Monday through Saturday, this area hosts the Italian version of a farmer’s market, and is a great place to get a taste (even literally!) of Italian life.
Via del Corso
This narrow street (only 10 meters wide!) is a road that dates back to ancient times, and the architecture reflects that. But when you look at what is offered on this street, it is very modern.
You’ll find many brand-name stores including Armani, Prada, and Cavalli, mixed in with small boutiques. It’s a charming area to take a walk along, even if you just want to window shop.
Via dei Coronari
Another narrow and ancient street in Rome, the Via dei Coronari was once home to a variety of homes of nobles. As such, the architecture is impressive.
This quaint street has a variety of antiques, shops for leather goods, and boutiques, and is worth a visit to find some lovely souvenirs that don’t scream tourist quality.
Yes! Rome is very walkable. Plan your days around what you want to see first, and bunch places that are close together.
I took a bus tour one day, but the stops were not always convenient. Still, I do think it saved me money on taxis. Take some time to plan based on where the stops are located.
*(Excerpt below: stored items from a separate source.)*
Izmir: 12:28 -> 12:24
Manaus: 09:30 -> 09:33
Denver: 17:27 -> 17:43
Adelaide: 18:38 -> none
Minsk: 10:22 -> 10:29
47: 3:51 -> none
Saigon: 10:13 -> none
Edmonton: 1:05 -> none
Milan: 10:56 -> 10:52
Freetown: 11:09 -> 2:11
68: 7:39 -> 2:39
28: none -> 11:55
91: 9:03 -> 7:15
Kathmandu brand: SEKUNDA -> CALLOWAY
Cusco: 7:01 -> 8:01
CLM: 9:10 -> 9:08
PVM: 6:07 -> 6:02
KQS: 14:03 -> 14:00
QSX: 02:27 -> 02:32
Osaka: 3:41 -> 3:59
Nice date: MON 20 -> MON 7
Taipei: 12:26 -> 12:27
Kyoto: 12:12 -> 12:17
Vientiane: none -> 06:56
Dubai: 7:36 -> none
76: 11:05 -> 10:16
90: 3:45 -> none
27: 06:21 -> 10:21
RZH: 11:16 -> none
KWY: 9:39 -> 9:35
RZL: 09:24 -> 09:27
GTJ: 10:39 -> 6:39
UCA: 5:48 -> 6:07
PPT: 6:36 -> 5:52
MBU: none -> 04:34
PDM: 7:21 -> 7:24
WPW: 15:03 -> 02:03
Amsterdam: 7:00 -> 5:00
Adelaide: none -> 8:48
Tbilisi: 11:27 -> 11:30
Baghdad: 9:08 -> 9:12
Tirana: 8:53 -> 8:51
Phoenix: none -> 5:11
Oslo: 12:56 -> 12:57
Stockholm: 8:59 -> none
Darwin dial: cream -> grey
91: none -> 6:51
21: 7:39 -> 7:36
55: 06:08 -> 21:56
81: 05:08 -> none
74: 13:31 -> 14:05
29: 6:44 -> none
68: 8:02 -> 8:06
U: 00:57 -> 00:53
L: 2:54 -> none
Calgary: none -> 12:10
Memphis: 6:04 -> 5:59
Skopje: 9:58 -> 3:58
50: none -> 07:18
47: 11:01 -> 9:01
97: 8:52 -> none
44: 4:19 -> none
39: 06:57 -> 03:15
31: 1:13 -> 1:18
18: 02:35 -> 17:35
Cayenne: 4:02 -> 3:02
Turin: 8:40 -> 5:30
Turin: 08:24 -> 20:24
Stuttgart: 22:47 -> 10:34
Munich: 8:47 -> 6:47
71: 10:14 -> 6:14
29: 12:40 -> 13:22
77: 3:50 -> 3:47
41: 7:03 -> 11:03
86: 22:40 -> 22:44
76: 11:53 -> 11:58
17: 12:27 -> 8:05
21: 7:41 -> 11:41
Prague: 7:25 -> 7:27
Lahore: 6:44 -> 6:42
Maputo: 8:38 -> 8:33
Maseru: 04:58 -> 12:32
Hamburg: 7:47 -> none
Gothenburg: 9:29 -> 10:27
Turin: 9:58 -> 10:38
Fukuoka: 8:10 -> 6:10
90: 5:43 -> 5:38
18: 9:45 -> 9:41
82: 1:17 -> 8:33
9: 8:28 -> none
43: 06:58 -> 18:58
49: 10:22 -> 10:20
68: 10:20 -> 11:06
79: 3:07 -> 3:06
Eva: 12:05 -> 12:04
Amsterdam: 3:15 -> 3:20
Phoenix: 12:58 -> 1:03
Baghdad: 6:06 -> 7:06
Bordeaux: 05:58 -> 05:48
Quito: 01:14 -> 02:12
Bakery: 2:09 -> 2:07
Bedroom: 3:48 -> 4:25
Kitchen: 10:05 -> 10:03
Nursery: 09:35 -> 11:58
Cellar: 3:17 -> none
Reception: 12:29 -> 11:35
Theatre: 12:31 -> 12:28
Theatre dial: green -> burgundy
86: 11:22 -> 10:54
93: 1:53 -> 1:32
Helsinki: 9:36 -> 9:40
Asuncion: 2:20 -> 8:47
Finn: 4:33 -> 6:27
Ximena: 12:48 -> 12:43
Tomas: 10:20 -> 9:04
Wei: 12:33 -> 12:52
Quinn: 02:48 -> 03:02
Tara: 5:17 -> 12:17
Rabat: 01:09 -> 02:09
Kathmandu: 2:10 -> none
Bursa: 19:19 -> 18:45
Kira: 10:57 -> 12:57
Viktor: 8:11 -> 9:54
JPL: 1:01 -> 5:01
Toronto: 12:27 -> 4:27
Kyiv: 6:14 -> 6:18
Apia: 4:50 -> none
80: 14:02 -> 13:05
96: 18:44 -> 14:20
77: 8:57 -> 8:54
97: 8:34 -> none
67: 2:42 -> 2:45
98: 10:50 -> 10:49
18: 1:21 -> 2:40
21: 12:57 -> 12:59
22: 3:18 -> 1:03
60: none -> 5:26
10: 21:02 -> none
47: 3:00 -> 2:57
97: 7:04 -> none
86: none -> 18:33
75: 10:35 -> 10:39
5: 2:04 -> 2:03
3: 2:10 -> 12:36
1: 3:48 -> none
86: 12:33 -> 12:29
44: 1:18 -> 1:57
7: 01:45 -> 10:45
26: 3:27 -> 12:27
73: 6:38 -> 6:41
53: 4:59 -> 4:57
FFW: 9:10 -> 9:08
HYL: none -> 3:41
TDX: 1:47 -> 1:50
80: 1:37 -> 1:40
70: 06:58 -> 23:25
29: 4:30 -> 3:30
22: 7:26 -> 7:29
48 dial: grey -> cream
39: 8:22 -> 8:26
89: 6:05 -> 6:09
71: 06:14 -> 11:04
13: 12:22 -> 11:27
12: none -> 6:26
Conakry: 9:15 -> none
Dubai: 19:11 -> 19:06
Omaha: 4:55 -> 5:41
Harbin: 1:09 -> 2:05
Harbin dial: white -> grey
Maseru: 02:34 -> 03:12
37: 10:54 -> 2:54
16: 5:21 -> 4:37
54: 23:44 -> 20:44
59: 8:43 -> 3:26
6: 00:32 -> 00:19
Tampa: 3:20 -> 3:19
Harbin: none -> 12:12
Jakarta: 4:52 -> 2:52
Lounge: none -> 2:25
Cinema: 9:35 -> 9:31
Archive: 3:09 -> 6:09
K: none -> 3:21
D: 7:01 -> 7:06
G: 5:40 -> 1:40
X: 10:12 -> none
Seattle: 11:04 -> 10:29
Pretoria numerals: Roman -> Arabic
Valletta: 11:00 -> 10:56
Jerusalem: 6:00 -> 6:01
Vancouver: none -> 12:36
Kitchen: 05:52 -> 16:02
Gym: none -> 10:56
If you have plenty of time, visiting the Vatican City is free, and you can research it online before you go. If you are in a hurry as I was, a guided tour is really helpful. There is a lot of walking between the buildings and just finding your way around takes a lot of time. I was glad I booked a tour.
Although speaking Italian is useful, many people in Rome speak English to some extent. However, I did not find Rome to be the friendliest of cities. Let's face it, some destinations have to try harder to please tourists. Rome is not one of them. Learning basic phrases will be useful, but usually you'll find someone to help you who speaks English, especially at tourist attractions.
If you have any questions about where you're going, your hotel concierge or front desk is a great place to ask questions. They probably have a map of the local area and can help you plan your day.
Bring appropriate clothing and good walking shoes. For some religious locations, it is inappropriate to wear revealing or short clothing.
If you’re planning to visit churches, check to see if they have a dress code.
Good walking shoes are a must, and you may want a light jacket even in summer because some museums keep their A/C very cold!
Carry euros for incidentals. Ideally, you’ll have a credit card with no foreign transaction fees for any big purchases, but bring euros for smaller purchases.
You can order foreign currency at your bank before your trip. Give the bank at least a week's notice.
Use the public transportation, but be cautious about pickpockets. Overall, Rome is a very safe place, but like any big city with lots of tourists, pickpockets do exist.
It can be easy to have your wallet lifted when on crowded public transportation. As long as you are aware of that, the public transportation system is one of the easiest and most cost-effective ways to get around.
For convenience, look into getting a Roma Pass. This ticket includes public transportation, admission to various archaeological sites and some major attractions, and more. It can be purchased directly from the Roma Pass official website.
As you can see, it is very easy to fill a three day itinerary in Rome with so much to see, explore, and eat. What would be your must-dos on a trip to Rome? Would three days be enough for you, or would you want extra time to build your perfect itinerary?